- **Work instructions**
Give again the entries below exactly, beginning at the first line and ending at the line with "Stok Alarmı (890, 651)".

- **Available data**
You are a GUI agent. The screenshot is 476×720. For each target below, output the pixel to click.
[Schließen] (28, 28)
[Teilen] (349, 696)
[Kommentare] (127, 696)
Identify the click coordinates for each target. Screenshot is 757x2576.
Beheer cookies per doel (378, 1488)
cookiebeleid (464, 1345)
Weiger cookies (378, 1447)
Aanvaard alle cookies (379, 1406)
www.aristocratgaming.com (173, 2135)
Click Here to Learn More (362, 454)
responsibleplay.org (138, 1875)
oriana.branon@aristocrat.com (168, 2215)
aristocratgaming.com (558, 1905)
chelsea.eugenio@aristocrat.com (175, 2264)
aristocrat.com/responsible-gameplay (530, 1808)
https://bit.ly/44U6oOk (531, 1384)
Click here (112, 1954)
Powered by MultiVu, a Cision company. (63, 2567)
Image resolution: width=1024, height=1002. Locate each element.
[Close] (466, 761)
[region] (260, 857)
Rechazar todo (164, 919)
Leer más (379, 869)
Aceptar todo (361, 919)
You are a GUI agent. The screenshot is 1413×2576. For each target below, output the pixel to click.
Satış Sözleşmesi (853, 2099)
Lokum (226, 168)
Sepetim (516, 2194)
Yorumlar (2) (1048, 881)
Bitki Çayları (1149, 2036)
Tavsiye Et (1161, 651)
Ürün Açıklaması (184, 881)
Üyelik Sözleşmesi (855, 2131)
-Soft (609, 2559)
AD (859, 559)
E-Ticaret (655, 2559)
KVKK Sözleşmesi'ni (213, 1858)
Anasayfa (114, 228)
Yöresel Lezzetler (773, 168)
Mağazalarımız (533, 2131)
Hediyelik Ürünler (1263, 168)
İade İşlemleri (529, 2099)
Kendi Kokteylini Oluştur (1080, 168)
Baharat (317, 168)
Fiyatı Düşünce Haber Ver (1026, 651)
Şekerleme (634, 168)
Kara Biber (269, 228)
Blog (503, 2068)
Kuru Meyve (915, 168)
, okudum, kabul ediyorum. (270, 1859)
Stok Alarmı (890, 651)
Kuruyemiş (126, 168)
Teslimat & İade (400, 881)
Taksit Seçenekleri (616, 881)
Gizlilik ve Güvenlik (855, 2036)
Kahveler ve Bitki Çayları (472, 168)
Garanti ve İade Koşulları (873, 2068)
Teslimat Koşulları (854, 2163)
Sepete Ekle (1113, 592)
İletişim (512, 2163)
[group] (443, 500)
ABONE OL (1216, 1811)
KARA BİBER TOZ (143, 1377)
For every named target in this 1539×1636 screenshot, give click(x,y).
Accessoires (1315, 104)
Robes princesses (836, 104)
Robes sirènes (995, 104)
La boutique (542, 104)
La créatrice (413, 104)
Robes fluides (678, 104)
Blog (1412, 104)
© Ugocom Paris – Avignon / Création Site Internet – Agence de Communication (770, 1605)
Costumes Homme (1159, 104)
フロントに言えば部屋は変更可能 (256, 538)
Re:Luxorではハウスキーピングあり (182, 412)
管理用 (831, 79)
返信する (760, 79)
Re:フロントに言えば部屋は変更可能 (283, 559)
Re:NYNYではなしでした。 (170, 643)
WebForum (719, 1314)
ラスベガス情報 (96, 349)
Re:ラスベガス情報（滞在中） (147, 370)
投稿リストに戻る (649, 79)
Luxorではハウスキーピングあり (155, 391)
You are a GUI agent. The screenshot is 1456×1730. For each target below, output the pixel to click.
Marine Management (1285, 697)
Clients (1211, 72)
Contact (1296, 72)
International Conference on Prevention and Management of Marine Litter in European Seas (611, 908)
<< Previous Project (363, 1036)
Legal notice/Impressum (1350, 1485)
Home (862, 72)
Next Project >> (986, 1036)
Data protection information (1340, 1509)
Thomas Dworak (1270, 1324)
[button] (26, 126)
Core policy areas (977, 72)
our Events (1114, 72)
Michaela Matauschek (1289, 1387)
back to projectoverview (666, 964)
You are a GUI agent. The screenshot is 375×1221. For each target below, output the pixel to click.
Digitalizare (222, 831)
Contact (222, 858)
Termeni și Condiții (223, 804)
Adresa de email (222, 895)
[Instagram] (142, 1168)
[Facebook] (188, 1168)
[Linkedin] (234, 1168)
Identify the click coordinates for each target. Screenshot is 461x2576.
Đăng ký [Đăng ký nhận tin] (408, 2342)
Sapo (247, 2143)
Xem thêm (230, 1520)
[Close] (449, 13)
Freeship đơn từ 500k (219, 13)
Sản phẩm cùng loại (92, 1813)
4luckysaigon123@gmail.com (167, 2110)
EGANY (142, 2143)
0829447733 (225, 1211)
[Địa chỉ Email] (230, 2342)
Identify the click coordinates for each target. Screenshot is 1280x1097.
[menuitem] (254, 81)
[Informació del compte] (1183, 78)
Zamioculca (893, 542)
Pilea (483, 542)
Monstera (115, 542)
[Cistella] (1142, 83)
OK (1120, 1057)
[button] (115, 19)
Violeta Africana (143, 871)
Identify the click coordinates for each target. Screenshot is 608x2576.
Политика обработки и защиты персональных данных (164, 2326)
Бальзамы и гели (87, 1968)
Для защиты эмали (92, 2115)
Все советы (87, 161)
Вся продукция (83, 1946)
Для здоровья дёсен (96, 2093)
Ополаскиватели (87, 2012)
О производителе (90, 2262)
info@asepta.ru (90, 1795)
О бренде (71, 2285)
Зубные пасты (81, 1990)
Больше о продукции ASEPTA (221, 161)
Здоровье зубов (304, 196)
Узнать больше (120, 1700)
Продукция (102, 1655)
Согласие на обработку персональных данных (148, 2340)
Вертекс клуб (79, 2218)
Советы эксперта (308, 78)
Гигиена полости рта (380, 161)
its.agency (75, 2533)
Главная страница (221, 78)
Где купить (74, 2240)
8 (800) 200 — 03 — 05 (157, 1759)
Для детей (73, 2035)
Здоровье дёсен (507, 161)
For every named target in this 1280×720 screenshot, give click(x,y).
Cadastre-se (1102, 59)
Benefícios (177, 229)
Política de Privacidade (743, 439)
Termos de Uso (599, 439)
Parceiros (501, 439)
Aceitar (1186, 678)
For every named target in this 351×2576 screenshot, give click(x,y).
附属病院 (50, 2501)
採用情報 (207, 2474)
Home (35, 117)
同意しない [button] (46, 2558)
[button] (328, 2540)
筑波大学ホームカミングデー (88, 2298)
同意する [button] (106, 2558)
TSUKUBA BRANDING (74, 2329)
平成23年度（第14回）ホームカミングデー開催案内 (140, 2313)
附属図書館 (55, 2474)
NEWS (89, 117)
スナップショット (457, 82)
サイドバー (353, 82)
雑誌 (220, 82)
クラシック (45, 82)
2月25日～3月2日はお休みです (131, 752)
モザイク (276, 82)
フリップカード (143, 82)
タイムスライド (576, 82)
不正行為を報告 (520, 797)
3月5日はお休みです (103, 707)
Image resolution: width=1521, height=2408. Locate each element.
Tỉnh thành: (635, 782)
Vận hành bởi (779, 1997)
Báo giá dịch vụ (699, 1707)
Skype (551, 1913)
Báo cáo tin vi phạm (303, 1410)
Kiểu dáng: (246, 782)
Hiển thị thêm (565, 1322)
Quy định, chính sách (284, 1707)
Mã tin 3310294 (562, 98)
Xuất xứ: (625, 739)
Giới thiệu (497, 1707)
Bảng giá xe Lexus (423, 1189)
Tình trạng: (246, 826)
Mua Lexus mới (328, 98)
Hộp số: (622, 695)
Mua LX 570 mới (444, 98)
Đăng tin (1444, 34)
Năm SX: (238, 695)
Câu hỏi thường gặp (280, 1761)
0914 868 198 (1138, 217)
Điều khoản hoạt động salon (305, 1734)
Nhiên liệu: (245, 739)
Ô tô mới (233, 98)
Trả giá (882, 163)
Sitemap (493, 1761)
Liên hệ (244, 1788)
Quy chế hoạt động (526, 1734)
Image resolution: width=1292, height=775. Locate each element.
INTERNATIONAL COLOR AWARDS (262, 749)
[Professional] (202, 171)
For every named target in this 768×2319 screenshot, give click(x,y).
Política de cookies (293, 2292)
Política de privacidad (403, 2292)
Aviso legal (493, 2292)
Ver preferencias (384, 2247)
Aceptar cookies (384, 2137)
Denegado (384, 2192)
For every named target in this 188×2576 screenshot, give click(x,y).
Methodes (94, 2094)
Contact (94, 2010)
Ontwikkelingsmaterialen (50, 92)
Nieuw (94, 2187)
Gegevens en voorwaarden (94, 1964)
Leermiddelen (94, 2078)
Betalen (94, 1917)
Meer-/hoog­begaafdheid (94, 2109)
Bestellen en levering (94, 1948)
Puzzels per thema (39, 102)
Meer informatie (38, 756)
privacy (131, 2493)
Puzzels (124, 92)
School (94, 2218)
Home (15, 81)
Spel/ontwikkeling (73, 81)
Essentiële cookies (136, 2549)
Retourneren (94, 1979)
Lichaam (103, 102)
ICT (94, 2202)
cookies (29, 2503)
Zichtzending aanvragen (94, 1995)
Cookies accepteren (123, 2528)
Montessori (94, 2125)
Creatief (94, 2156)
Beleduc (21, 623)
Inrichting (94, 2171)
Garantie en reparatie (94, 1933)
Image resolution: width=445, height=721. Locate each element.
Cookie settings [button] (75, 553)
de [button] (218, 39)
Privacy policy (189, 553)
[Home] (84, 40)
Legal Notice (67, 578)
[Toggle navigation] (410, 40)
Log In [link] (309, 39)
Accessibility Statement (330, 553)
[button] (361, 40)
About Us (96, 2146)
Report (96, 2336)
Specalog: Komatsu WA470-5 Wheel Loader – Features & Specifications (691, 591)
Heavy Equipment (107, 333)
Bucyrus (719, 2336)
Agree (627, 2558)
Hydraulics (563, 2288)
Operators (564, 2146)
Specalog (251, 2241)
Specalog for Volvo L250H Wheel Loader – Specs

- **Solution for this task**
You are a GUI agent. The screenshot is 476×720. For each target below, output the pixel to click.
[Schließen] (28, 28)
[Teilen] (349, 696)
[Kommentare] (127, 696)
Identify the click coordinates for each target. Screenshot is 757x2576.
Beheer cookies per doel (378, 1488)
cookiebeleid (464, 1345)
Weiger cookies (378, 1447)
Aanvaard alle cookies (379, 1406)
www.aristocratgaming.com (173, 2135)
Click Here to Learn More (362, 454)
responsibleplay.org (138, 1875)
oriana.branon@aristocrat.com (168, 2215)
aristocratgaming.com (558, 1905)
chelsea.eugenio@aristocrat.com (175, 2264)
aristocrat.com/responsible-gameplay (530, 1808)
https://bit.ly/44U6oOk (531, 1384)
Click here (112, 1954)
Powered by MultiVu, a Cision company. (63, 2567)
Image resolution: width=1024, height=1002. Locate each element.
[Close] (466, 761)
[region] (260, 857)
Rechazar todo (164, 919)
Leer más (379, 869)
Aceptar todo (361, 919)
You are a GUI agent. The screenshot is 1413×2576. For each target below, output the pixel to click.
Satış Sözleşmesi (853, 2099)
Lokum (226, 168)
Sepetim (516, 2194)
Yorumlar (2) (1048, 881)
Bitki Çayları (1149, 2036)
Tavsiye Et (1161, 651)
Ürün Açıklaması (184, 881)
Üyelik Sözleşmesi (855, 2131)
-Soft (609, 2559)
AD (859, 559)
E-Ticaret (655, 2559)
KVKK Sözleşmesi'ni (213, 1858)
Anasayfa (114, 228)
Yöresel Lezzetler (773, 168)
Mağazalarımız (533, 2131)
Hediyelik Ürünler (1263, 168)
İade İşlemleri (529, 2099)
Kendi Kokteylini Oluştur (1080, 168)
Baharat (317, 168)
Fiyatı Düşünce Haber Ver (1026, 651)
Şekerleme (634, 168)
Kara Biber (269, 228)
Blog (503, 2068)
Kuru Meyve (915, 168)
, okudum, kabul ediyorum. (270, 1859)
Stok Alarmı (890, 651)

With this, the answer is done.